Arizona v. Hicks, 480 U.S. 321 (1987)

2011-11-08 11:01:40

In Hicks, the Supreme Court announced that probable cause is required to justify the search or seizure of items discovered in ‘‘plain view’’ during an unrelated search. Police entered an apartment after shots were fired through its floor, injuring a man in the apartment below. While they were searching for the shooter, weapons, and other victims, an officer noticed several pieces of expensive stereo equipment that he suspected were stolen. He read and recorded the serial numbers of all the items, moving at least one of them—a turntable—to do so. The equipment was identified by these numbers as having been stolen in an armed robbery, for which the respondent Hicks was indicted.

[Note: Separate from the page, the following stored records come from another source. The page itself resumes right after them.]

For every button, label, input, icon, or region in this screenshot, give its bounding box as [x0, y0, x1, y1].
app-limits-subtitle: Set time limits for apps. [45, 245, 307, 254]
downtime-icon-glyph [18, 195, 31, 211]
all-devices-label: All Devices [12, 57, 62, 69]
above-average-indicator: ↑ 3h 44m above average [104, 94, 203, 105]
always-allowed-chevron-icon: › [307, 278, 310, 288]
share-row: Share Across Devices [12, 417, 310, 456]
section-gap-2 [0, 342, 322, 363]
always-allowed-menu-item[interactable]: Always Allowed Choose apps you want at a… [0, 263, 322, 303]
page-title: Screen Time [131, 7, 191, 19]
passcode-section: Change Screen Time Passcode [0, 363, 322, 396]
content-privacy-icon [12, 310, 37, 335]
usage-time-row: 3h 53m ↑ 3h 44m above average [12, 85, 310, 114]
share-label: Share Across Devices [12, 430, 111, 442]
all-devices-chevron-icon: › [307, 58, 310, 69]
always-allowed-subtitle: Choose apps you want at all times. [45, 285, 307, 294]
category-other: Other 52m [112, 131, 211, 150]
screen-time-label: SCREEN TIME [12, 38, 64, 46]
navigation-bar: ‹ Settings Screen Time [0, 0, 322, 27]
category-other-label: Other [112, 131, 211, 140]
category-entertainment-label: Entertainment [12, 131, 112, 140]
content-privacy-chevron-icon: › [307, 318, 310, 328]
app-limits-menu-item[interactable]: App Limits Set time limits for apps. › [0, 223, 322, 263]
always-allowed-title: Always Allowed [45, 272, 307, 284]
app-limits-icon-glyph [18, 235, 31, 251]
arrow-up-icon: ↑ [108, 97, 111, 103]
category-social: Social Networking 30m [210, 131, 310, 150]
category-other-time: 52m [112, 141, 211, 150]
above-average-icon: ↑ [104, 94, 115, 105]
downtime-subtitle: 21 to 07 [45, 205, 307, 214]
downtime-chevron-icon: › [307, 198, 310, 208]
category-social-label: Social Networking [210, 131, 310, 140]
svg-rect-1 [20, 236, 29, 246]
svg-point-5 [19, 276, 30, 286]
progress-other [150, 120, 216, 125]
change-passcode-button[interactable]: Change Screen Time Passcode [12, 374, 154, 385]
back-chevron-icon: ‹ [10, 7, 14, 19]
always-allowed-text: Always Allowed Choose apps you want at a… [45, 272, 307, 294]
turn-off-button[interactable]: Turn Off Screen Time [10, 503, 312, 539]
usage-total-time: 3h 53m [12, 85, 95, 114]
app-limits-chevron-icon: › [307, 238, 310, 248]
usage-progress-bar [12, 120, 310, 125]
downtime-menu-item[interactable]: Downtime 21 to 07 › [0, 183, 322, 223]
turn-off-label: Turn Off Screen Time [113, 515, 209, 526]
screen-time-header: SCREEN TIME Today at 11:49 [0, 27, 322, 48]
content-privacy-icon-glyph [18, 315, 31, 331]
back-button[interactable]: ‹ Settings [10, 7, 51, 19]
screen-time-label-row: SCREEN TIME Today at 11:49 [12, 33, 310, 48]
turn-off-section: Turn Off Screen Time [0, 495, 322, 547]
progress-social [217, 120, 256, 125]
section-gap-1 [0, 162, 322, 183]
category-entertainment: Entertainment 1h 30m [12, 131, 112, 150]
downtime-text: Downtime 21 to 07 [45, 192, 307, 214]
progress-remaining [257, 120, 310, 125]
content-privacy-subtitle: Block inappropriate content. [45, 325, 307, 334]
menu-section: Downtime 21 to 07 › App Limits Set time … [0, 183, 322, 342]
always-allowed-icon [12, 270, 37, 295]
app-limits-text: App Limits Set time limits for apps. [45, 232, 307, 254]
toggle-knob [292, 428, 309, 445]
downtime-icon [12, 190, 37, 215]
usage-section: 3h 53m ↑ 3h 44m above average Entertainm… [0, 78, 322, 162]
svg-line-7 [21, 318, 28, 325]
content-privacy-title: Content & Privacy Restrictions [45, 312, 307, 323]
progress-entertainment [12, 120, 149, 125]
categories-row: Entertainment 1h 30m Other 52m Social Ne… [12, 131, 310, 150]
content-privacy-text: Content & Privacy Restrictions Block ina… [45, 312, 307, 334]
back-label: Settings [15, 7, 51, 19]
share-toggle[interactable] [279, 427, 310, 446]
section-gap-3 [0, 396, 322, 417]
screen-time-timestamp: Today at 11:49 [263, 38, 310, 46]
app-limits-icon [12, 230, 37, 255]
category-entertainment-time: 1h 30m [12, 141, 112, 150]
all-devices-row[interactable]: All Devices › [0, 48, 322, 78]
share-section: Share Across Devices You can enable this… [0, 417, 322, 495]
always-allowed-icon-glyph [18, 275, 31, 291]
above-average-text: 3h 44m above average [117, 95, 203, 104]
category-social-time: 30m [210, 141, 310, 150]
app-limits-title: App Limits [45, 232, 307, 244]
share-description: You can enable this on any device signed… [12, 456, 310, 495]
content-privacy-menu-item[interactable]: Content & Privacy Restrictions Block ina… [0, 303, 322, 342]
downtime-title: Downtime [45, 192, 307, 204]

The state trial court and the Arizona Court of Appeals granted the respondent’s motion to suppress, reasoning that the officer’s obtaining the serial numbers exceeded the scope of the exigency that justified the search following the shooting. After the Arizona Supreme Court denied review, the Supreme Court granted the state’s petition for certiorari.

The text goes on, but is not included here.